▸ Requirement
Repeat the data that follows exactly, starting at the line with "the oil application" and ending at the line with "Cookie Policy", and leave out every picture.
+++ Data for the task
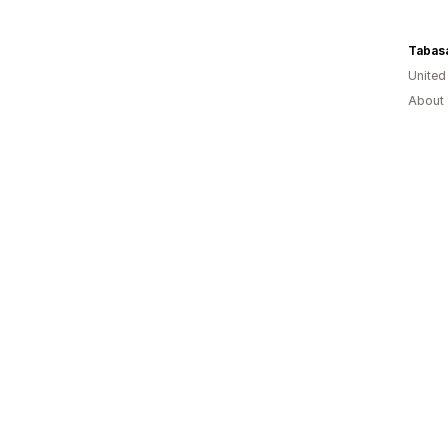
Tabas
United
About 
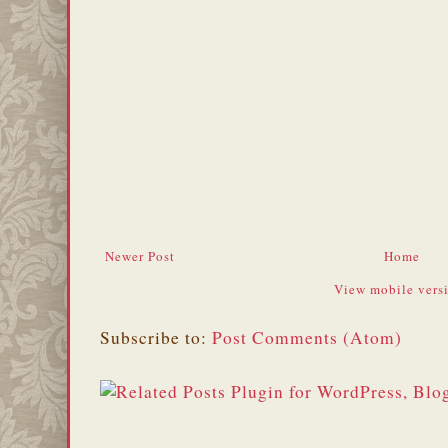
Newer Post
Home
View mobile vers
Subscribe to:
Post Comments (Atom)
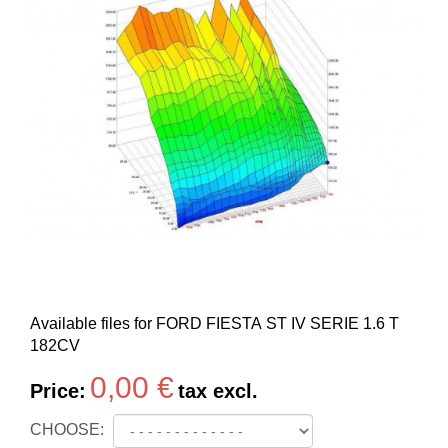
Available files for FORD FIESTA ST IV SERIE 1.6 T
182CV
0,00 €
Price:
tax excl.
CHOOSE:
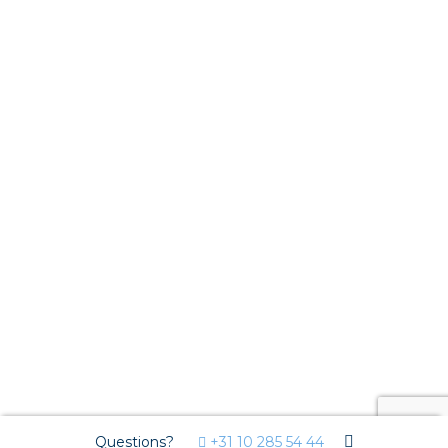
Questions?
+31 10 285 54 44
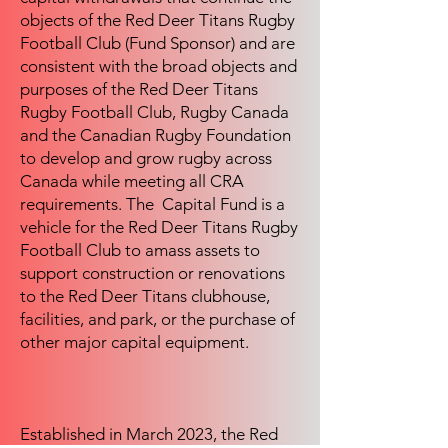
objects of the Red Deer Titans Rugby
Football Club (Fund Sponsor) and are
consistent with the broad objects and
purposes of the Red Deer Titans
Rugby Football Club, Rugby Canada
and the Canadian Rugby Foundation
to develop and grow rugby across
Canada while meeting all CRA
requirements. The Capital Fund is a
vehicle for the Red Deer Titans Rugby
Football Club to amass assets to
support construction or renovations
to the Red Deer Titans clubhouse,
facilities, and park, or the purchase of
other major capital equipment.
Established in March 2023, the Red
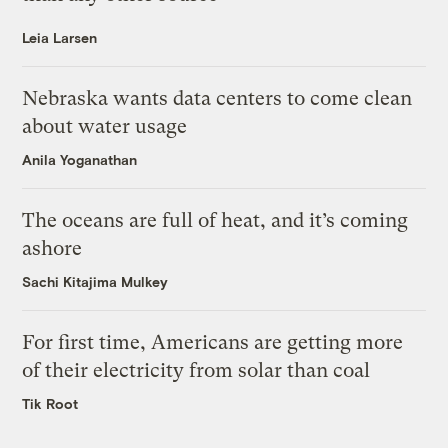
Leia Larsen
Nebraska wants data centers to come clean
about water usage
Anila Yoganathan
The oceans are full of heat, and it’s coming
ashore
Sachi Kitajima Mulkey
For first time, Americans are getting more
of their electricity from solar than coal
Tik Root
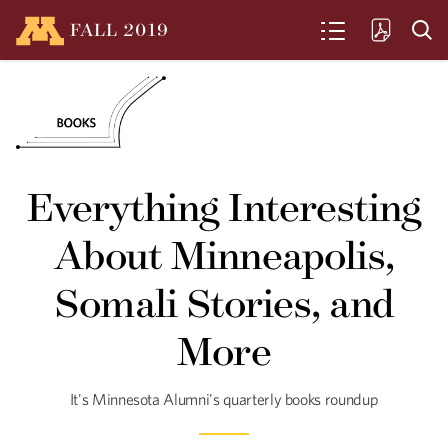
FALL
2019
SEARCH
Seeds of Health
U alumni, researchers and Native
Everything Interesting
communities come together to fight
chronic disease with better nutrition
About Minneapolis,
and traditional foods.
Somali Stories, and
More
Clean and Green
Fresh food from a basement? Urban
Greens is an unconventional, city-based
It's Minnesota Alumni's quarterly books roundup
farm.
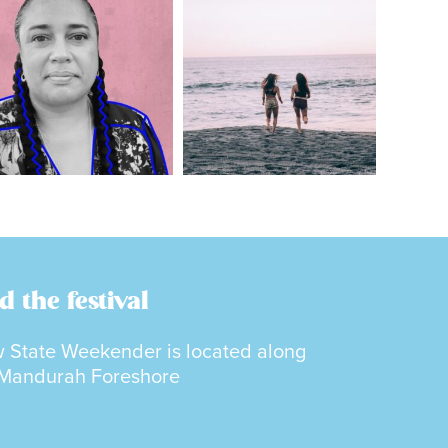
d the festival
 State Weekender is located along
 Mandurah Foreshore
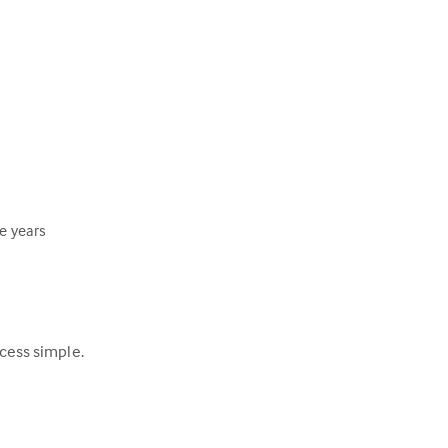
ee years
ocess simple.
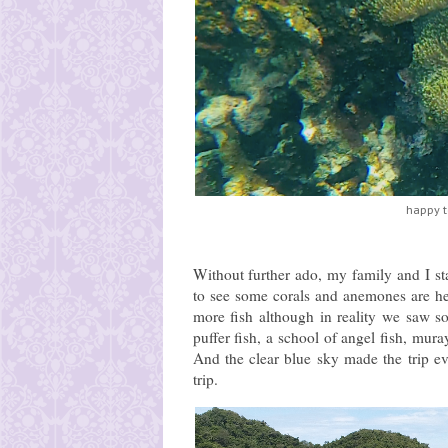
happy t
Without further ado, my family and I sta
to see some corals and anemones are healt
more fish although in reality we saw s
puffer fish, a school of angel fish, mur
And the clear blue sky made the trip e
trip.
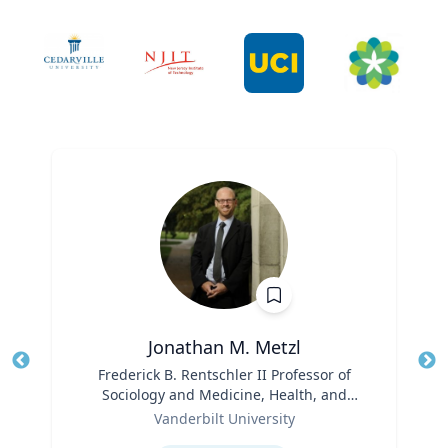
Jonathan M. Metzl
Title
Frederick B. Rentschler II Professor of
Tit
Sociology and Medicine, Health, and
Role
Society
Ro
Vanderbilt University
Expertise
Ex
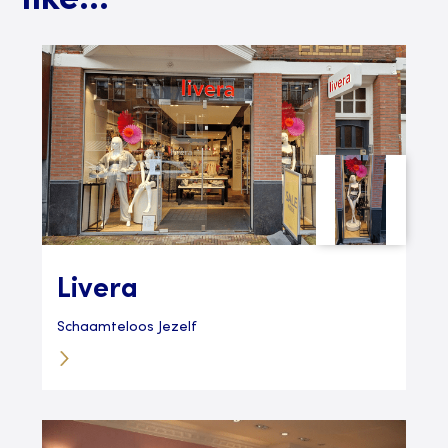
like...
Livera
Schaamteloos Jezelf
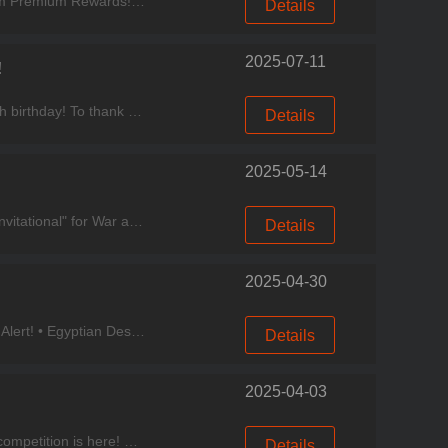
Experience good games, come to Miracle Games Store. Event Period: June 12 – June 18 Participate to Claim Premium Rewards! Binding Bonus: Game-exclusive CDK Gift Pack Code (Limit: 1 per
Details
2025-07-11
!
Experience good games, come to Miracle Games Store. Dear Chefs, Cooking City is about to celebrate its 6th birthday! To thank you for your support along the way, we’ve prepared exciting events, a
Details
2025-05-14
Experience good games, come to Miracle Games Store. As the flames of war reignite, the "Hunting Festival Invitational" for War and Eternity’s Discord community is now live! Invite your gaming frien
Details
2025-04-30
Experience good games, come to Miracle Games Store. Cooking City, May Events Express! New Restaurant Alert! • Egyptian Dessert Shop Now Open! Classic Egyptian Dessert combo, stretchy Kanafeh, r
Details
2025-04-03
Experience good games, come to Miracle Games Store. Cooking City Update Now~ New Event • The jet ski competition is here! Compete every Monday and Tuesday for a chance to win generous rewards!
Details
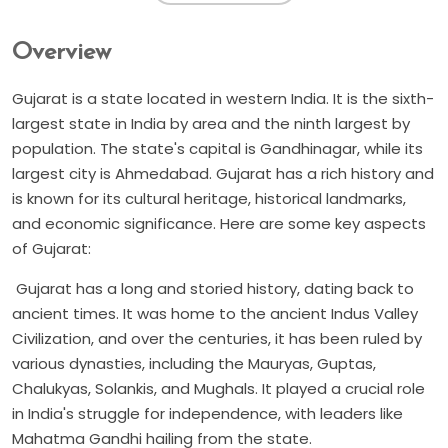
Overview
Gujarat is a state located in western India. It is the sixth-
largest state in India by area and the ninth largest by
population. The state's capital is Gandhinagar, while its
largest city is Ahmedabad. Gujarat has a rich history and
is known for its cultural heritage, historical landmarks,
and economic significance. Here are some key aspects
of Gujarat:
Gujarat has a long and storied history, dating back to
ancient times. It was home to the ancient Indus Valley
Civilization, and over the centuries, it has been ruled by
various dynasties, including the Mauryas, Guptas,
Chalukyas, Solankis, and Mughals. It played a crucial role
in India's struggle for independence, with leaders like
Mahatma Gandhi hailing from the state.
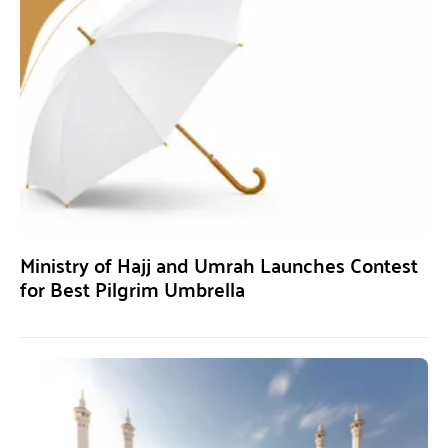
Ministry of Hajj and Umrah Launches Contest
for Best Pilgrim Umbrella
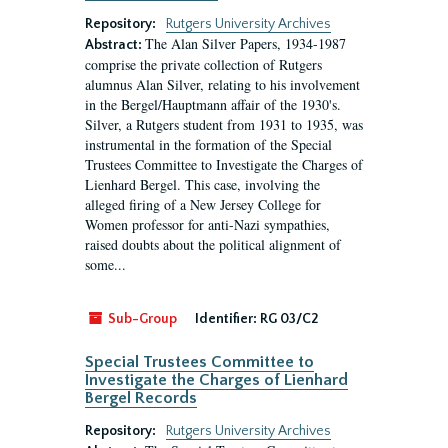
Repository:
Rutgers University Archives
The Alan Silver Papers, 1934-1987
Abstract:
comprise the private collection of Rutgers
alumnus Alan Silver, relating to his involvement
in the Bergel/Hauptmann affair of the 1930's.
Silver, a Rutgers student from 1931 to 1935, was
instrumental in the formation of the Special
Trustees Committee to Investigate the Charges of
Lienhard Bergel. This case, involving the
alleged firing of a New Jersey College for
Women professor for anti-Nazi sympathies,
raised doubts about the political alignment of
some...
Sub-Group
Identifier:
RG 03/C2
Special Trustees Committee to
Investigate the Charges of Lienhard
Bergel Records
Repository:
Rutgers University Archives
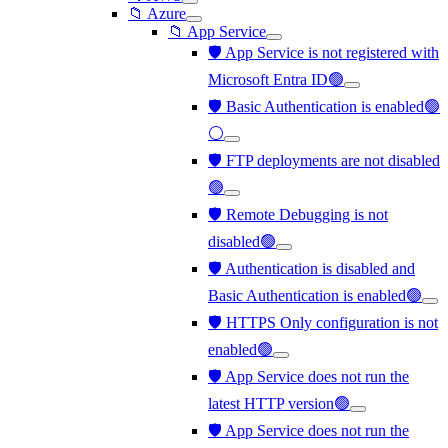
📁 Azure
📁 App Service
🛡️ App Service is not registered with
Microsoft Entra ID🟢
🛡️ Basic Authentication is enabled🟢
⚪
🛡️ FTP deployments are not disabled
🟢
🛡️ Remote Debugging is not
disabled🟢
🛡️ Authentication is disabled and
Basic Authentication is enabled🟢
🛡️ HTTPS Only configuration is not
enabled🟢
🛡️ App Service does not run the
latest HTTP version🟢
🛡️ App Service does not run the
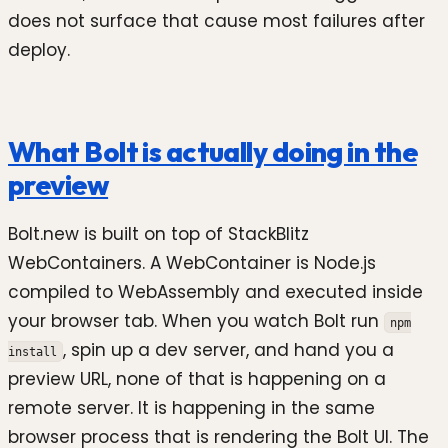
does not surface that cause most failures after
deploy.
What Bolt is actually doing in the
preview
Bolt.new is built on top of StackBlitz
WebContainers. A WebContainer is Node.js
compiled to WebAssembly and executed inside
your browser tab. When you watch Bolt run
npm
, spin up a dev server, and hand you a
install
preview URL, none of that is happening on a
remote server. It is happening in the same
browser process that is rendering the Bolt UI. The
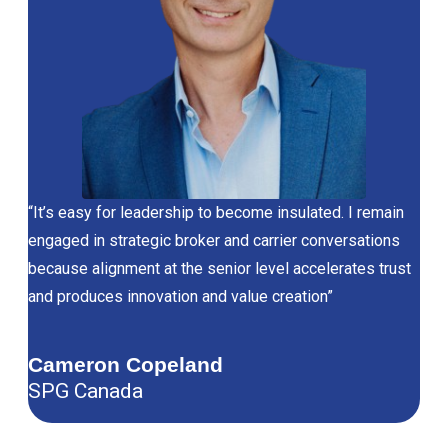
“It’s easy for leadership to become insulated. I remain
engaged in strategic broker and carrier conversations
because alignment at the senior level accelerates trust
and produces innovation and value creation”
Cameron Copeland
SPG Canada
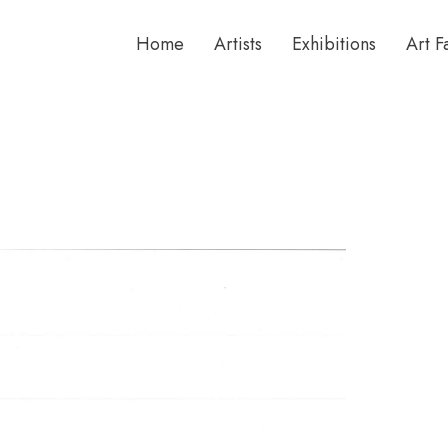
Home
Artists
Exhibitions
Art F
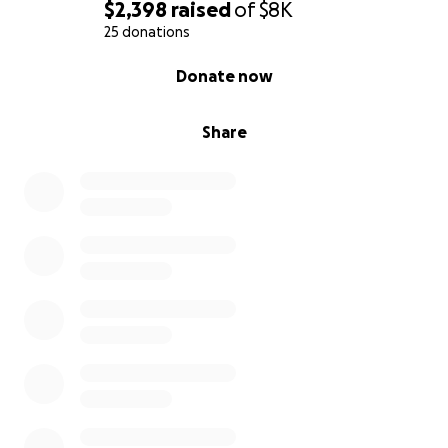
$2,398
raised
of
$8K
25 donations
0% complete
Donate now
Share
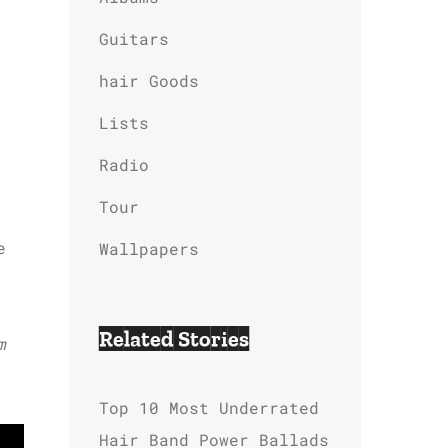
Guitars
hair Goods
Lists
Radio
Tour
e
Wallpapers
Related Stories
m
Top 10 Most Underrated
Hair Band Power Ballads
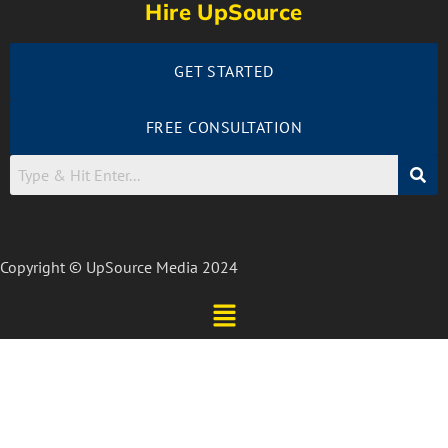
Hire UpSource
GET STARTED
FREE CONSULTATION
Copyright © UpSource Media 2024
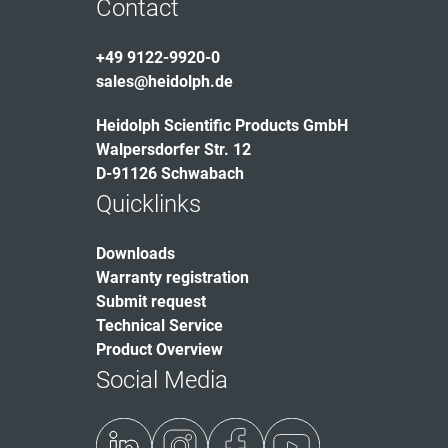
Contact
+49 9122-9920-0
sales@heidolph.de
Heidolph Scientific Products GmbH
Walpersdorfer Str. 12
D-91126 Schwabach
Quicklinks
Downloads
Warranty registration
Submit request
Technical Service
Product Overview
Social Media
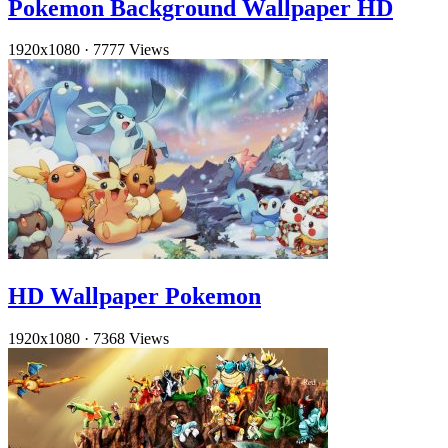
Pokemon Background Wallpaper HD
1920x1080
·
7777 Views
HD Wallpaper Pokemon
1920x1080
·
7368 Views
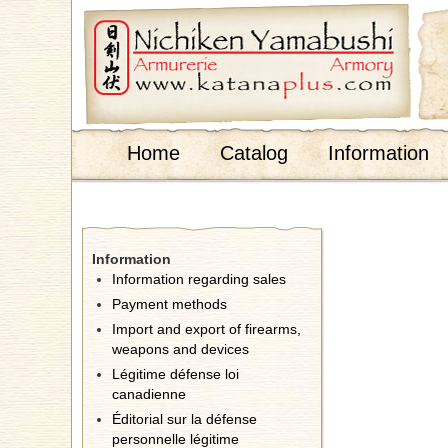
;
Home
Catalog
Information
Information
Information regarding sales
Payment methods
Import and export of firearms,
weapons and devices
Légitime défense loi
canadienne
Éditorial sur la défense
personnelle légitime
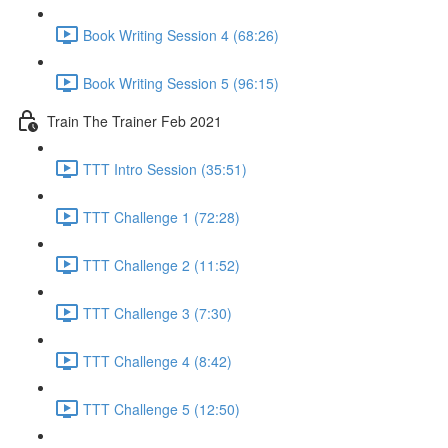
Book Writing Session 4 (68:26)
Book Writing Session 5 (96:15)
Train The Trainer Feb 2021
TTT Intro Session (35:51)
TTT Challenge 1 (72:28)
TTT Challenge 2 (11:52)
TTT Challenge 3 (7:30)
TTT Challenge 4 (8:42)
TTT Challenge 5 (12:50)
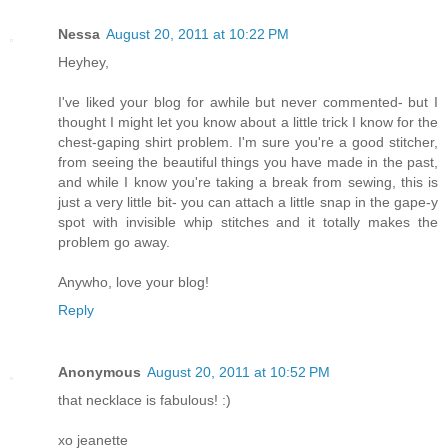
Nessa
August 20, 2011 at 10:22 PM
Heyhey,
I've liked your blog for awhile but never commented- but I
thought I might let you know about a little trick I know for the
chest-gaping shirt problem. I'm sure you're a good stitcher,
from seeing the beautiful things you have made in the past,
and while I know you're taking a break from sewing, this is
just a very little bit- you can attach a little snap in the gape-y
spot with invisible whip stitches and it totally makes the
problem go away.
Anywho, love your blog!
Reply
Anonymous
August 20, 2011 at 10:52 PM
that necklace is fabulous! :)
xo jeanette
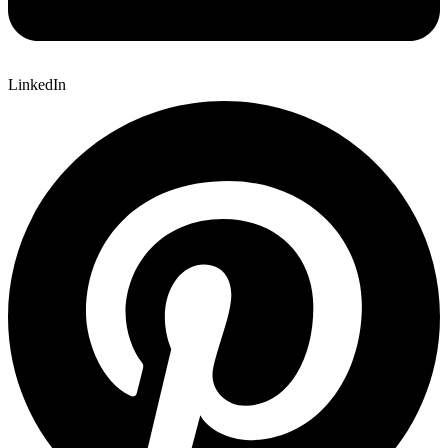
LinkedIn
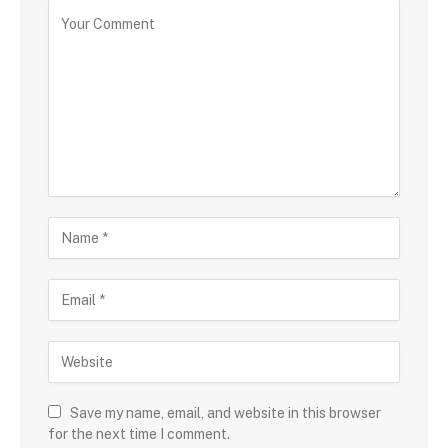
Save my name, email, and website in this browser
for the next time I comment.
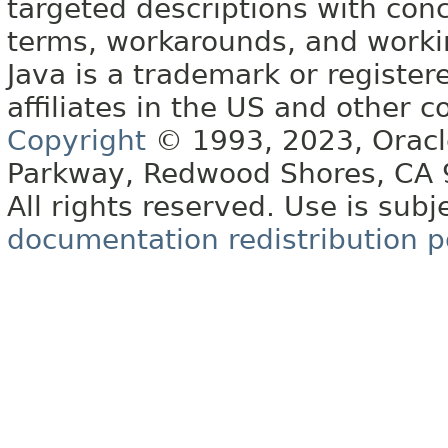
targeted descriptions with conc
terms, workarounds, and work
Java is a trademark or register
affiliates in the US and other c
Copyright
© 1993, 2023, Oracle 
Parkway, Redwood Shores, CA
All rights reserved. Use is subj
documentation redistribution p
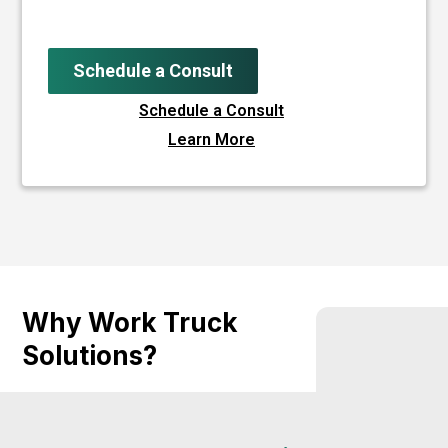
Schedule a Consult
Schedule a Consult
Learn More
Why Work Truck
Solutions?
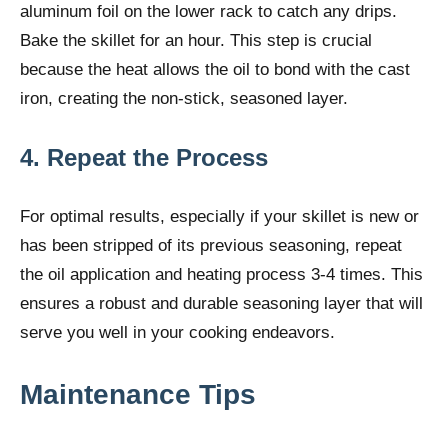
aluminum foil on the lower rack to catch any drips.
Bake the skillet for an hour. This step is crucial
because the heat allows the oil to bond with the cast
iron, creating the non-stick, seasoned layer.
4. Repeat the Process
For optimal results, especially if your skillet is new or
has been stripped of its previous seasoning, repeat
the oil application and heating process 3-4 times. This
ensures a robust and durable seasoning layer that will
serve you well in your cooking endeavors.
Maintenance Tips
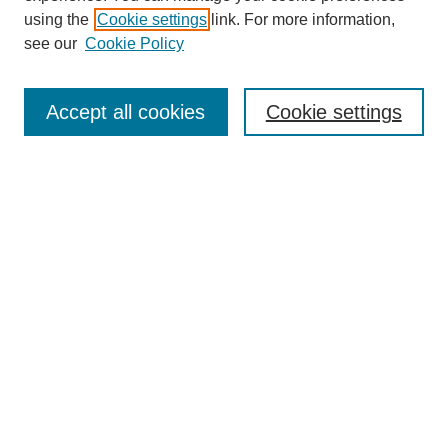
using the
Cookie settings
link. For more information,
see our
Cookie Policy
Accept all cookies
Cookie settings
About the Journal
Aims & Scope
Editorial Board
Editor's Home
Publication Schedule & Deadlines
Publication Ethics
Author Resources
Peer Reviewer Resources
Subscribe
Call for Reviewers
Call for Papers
++++++
▸ Solution for this problem
the oil application and heating process 3-4 times. This
ensures a robust and durable seasoning layer that will
serve you well in your cooking endeavors.
Maintenance Tips
using the
Cookie settings
link. For more information,
see our
Cookie Policy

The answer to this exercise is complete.